_Aim of the exercise_. Where a line holds the word "Packaging", copy it from the records.

_Extracted records_.
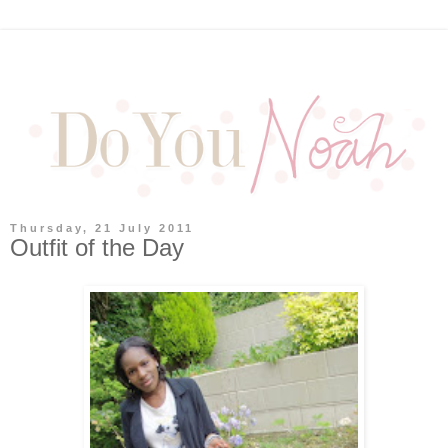
Thursday, 21 July 2011
Outfit of the Day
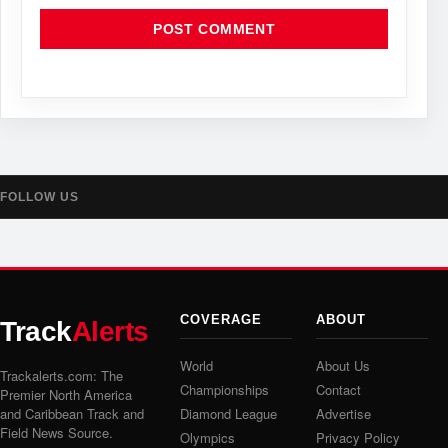
FOLLOW US
COVERAGE
ABOUT
Track
Alerts
World
About Us
Trackalerts.com: The
Championships
Contact
Premier North America
and Caribbean Track and
Diamond League
Advertise
Field News Source.
Olympics
Privacy Policy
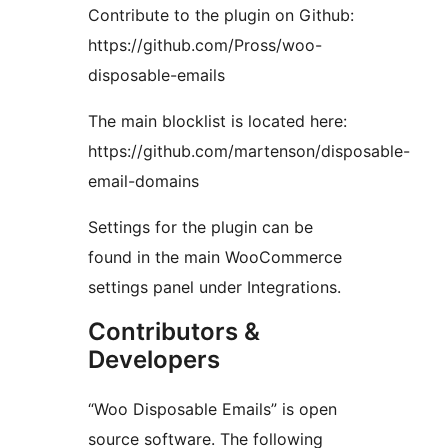
Contribute to the plugin on Github:
https://github.com/Pross/woo-
disposable-emails
The main blocklist is located here:
https://github.com/martenson/disposable-
email-domains
Settings for the plugin can be
found in the main WooCommerce
settings panel under Integrations.
Contributors &
Developers
“Woo Disposable Emails” is open
source software. The following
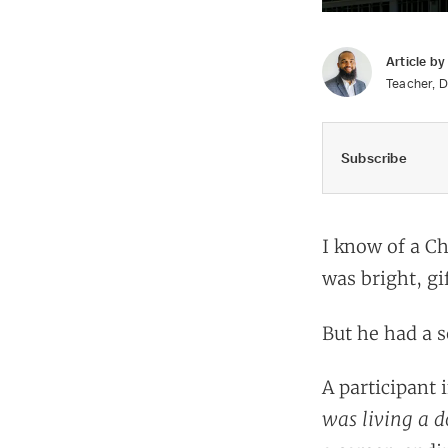
Article b
Teacher, D
Subscribe
I know of a Ch
was bright, g
But he had a se
A participant i
was living a d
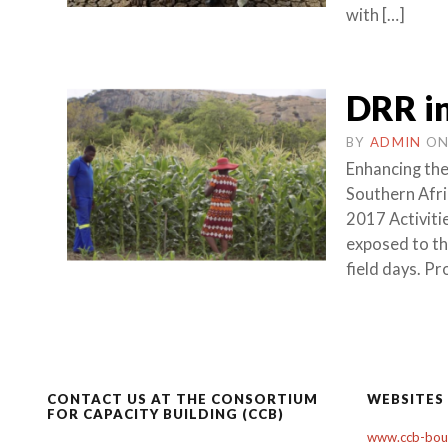
with […]
DRR in
BY
ADMIN
O
Enhancing the 
Southern Afr
2017 Activit
exposed to th
field days. P
CONTACT US AT THE CONSORTIUM
WEBSITES
FOR CAPACITY BUILDING (CCB)
www.ccb-boul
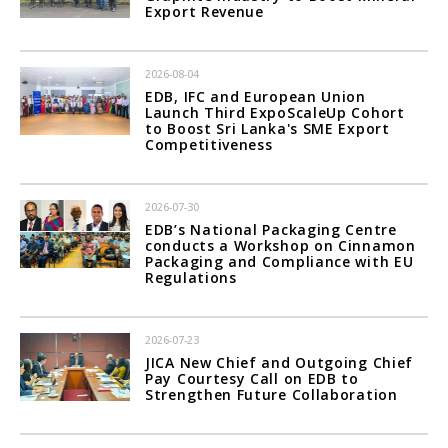
Export Revenue
2026-08-04
EDB, IFC and European Union
Launch Third ExpoScaleUp Cohort
to Boost Sri Lanka's SME Export
Competitiveness
2026-07-30
EDB’s National Packaging Centre
conducts a Workshop on Cinnamon
Packaging and Compliance with EU
Regulations
2026-07-23
JICA New Chief and Outgoing Chief
Pay Courtesy Call on EDB to
Strengthen Future Collaboration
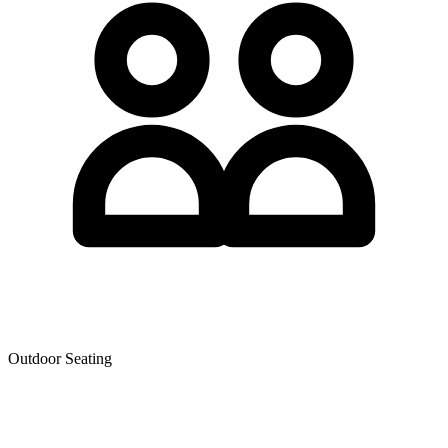
Outdoor Seating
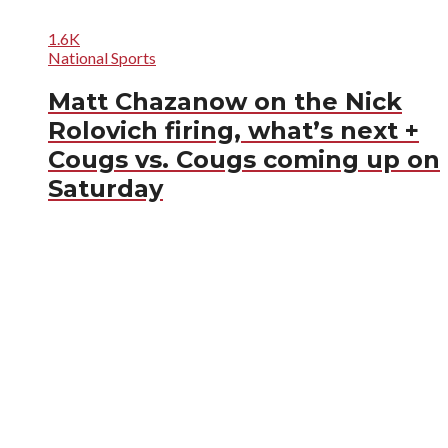
1.6K
National Sports
Matt Chazanow on the Nick
Rolovich firing, what’s next +
Cougs vs. Cougs coming up on
Saturday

_Exercise output_.
EDB’s National Packaging Centre
Packaging and Compliance with EU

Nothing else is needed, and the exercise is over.